Meat and Endometriosis

July 21, 2004

In this study women who ate the most servings of green vegetables had a 70% reduction in the risk of developing endometriosis. Eating the most fresh fruit gave a 40% risk reduction. Women who ate the most red meat had a doubling of their risk of developing endometriosis, while eating ham also increased their risk. The study appears in the July 15th issue of Human Reproduction.

Soy Intake Decreases the Risk of Hysterectomy

In a study of 1172 premenopausal women aged 35 to 54 followed for 6 years in Japan, consuming soy decreased the risk of hysterectomy and diagnoses leading to hysterectomy. The study was published in the European Journal of Clinical Nutrition, September 2001.

Hepatitis C Linked to Non-Hodgkin's Lymphoma

Hepatitis C infection almost doubled the risk of developing non-Hodgkin's lymphoma, (cancer of the lymph nodes). Researchers noted high incidences of hepatitis-C among lymphoma patients. The study is published in the August 10th issue of the International Journal of Cancer.

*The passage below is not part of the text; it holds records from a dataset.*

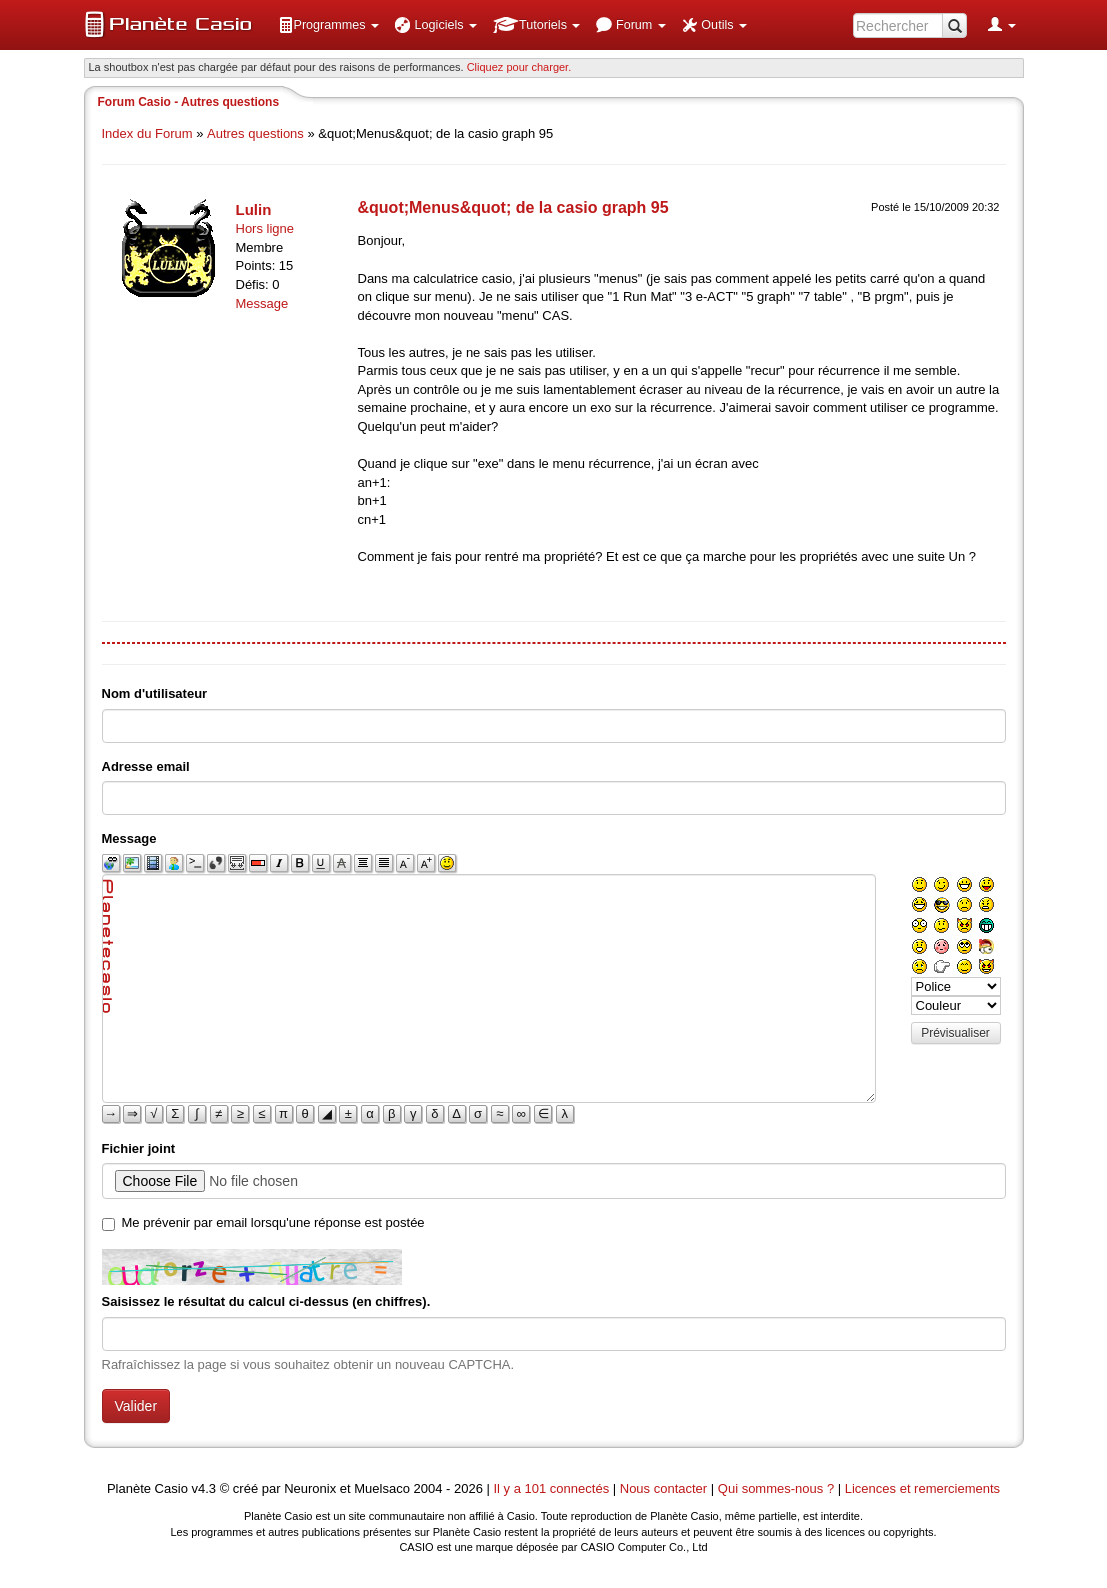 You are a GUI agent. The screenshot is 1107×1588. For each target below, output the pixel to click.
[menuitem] (329, 25)
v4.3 (203, 1488)
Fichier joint (139, 1148)
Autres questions (255, 133)
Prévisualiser (955, 1033)
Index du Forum (147, 133)
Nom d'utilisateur (155, 693)
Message (262, 303)
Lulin (254, 209)
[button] (329, 25)
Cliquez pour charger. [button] (519, 67)
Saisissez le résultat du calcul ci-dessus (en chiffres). (266, 1301)
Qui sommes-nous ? (776, 1488)
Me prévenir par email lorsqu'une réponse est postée (273, 1222)
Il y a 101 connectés (553, 1488)
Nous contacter (663, 1488)
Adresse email (146, 766)
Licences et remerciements (922, 1488) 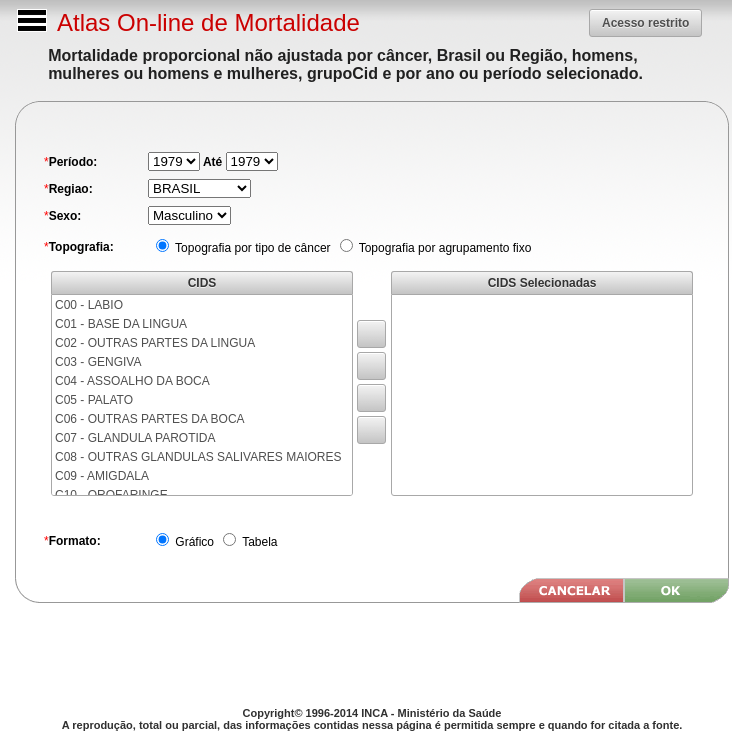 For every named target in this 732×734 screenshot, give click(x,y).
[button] (645, 23)
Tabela (258, 542)
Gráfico (193, 542)
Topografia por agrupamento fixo (444, 248)
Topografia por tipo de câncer (251, 248) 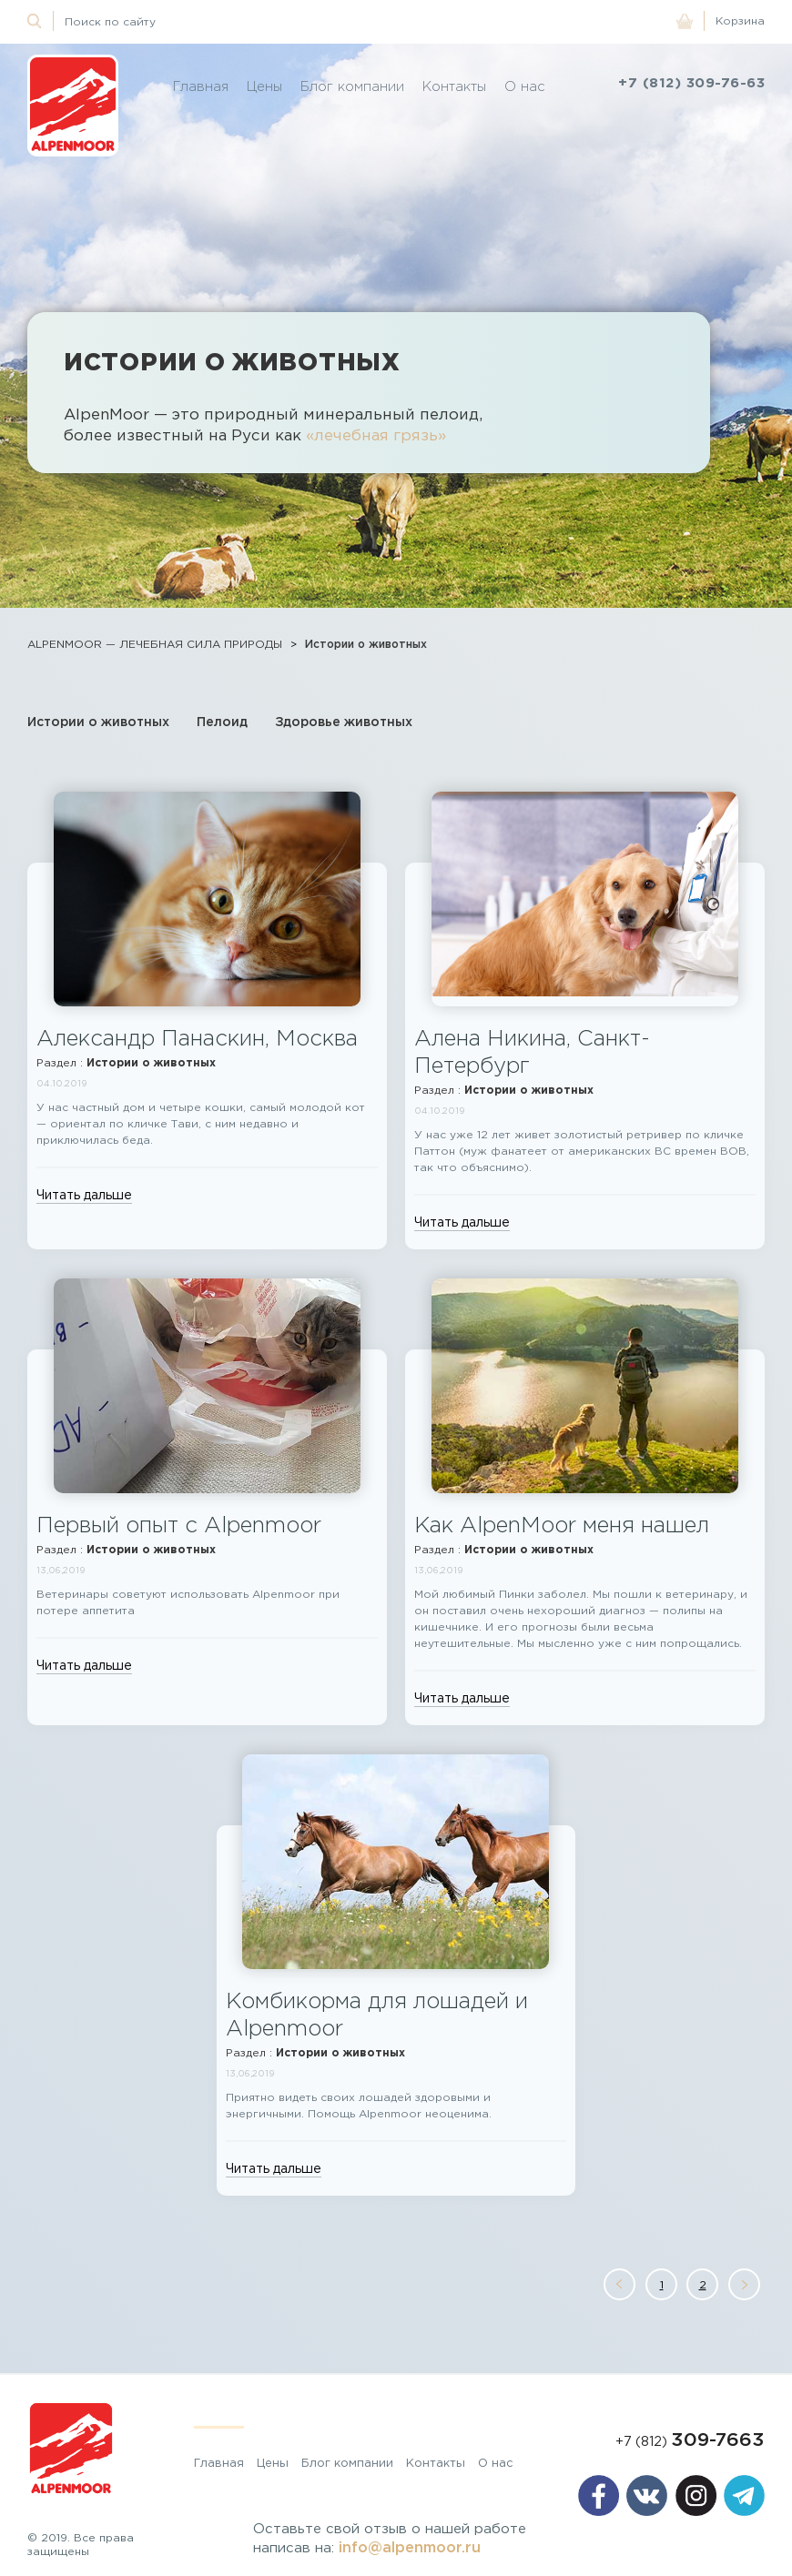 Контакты (454, 86)
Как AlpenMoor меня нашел (561, 1524)
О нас (524, 86)
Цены (264, 86)
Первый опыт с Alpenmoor (178, 1524)
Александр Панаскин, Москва (197, 1037)
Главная (200, 86)
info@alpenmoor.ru (410, 2547)
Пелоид (222, 721)
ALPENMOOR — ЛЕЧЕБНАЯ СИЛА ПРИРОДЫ (154, 644)
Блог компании (352, 86)
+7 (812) (690, 2441)
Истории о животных (366, 644)
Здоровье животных (343, 721)
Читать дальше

Permanent Hair Dyes and Leukemia

People who used permanent hair dyes before 1980, approximately the time the FDA banned certain cancer causing substances in hair dyes, have a slightly higher risk of developing leukemia. The adults used the permanent hair dyes one or more times a year, for 15 years or more. The study is published in the July 1st issue of the American

Green Tea and Cigarette Smoke

Mice exposed to tobacco carcinogens developed significantly fewer lung tumors when given EGCG, green teas major polyphenol. EGCG also prevented free radical damage and inflammation in their lungs. The study appears in Food Chem. and Toxicology, August 2002.

Silent Stroke and Memory

A silent stroke is a stroke that causes real brain damage but lacks the common symptoms of a stroke such as paralysis or weakness on one side of the body, speech problems, or vision changes. Apparently these silent strokes are very common especially in subjects with high blood pressure. Researchers examined 267 individuals between the ages of 65 and 83 who lived at home. After inspecting their brains with MRI it was found that 12.7% had suffered silent stroke(s). The stroke sufferers had weaker mental function, slower mental reaction time, poorer memory, and poorer physical performance than those free of stroke. Journal of the American Geriatrics Society, July 2004.

Commentary by Jerry Hickey, R.Ph

Dr. J Saver, a neurologist at the University of California-Los Angeles Stroke Center states that there are 20 silent strokes occurring each year in this country for every stroke with symptoms. Studies show that silent strokes are quite common. The silent stroke usually means that the blockage of blood flow took place in a less important part of the brain in relation to walking and talking. This doesn't mean that it will not contribute to brain damage in the next five years. Protect your brain; eat your fruit and vegetables, exercise, eat fish (see our study on fish - June 25th), treat high blood pressure. L-Theanine aids stress, Vinpocetine aids brain circulation and utilization of energy, GliSODin, L-Carnosine, and Glutathione, Resveratrol, EGCG, Fish Oils, Vitamin C, the complete combination of vitamin E, and Turmeric act as major defenders of healthy brain tissue.

Diet and Physical Activity may help Prevent Alzheimer's

Eating vegetables, especially broccoli and spinach, staying active mentally, staying social, and keeping fit and trim helps prevent or delay Alzheimer's disease. Researchers at the Karolinska Institute in Stockholm followed 776 men and women 75 years of age or older for over six years. Those who kept mentally active (crossword puzzles, reading, etc), and were socially active, (seeing friends, traveling, etc), decreased their risk of developing Alzheimer's by about 30% compared to socially isolated, inactive seniors. A second study at the Karolinska Institute shows that being overweight or obese in your 50's doubles your risk of developing Alzheimer's. If you were obese with high blood pressure and high cholesterol in your fifties you increased your risk by almost 600%. In a study at Harvard Medical School, women who eat more green leafy vegetables, especially cruciferous vegetables and spinach slowed the onset of Alzheimer's by about 2 years. The three studies were presented at the 9th International Conference on Alzheimer's Disease and Related Dementias.